So how did finding that girl you know on GGW go?
I was so pissed when it just previews her all covered up. It would have been easier to just have sex with her
Yeah but then you would have a case of genitals gone wild
I just wanna be some guy's midlife crisis
Im handcuffed to some kid i hardly know. there are no cops involved
kevin brought a 6ft brunette runway model with him tonight. Now, im not sure what the fuck the color of the " i get it, its over, Im ugly" flag is.... but i'll wave it.
She says ass holes are for stuffing, the verb, not stuffing, the noun.
there is no excuse for him not showing up to my st. patrick's day party. i touch his dick. i get him on the high holidays.
I'm sitting here in nothing but my panties, eating beef jerky and reese's for breakfast.Today is not the day to expect me to make sound life decisions.
You need to let me be on top sometimes.
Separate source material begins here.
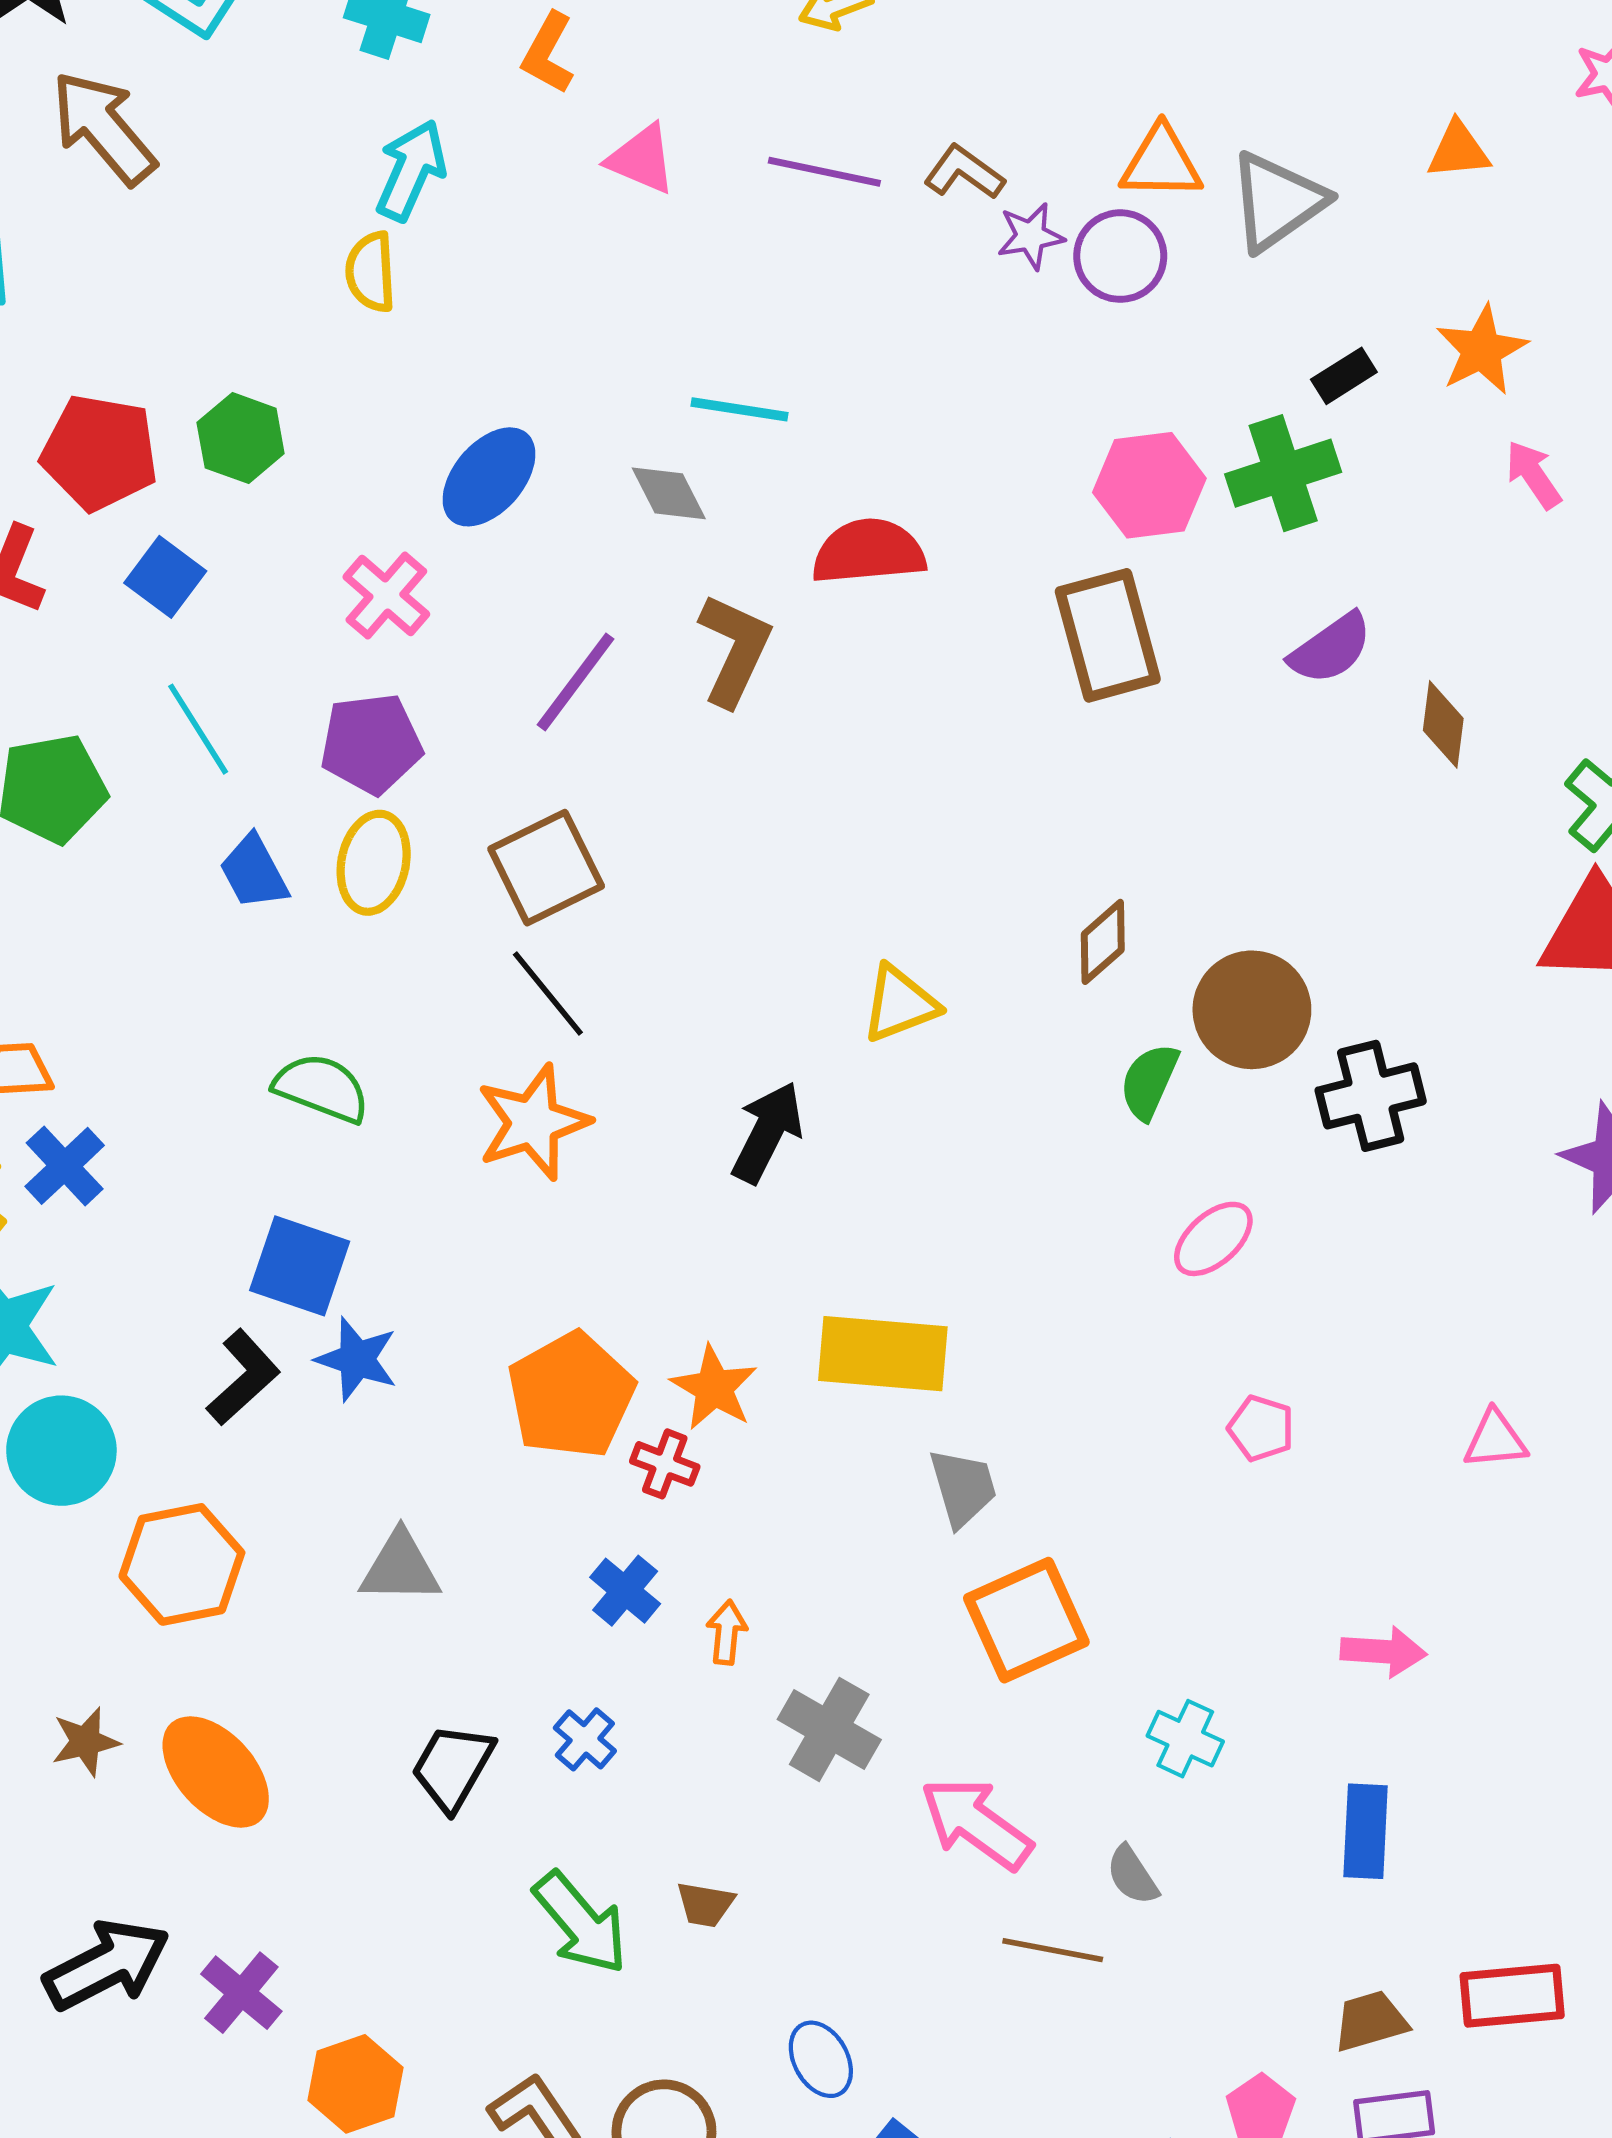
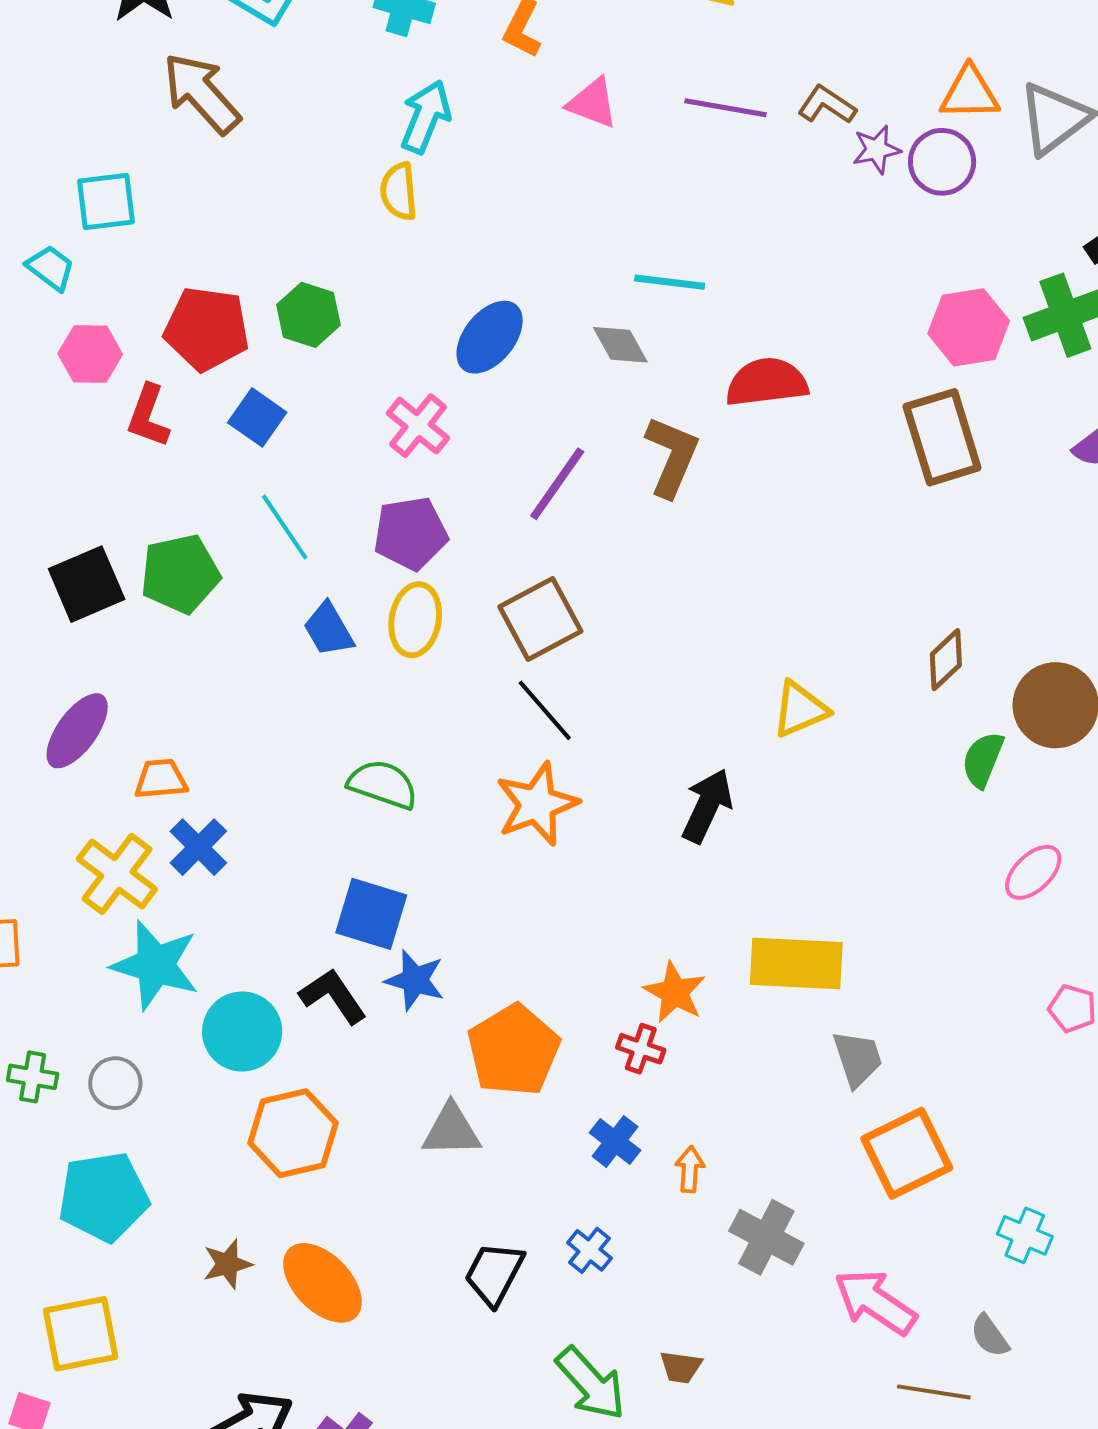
black L-shape: (243, 1377) -> (333, 996), turned -80
orange pentagon: (571, 1395) -> (514, 1050), moved
cyan circle: (61, 1451) -> (242, 1031), moved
I gotta get rid of these love handles
Every time I drink before 5 somebody's pet dies
Stop drinking before 5
Easier said than done
You have dresses for different occasions. I need different men's dicks too. It's logic.
He told me to take off work and bring a bathing suit. If this doesn't involve six flags hurricane harbor or sex in a hotel pool I'm going to be disappointed.
After round two, I told him he deserves an award. He bowed and did a princess wave WHILE his dick was still inside me.
Is there a single word to describe 'the last guy she slept with before meeting her husband'? Cause there should be.
You are ridiculously similar to a unicorn, and I want to fuck that unicorn.
They tricked me into going into that room by saying we'd smoke a bowl and then they all proceeded to have an intervention with me about my love life.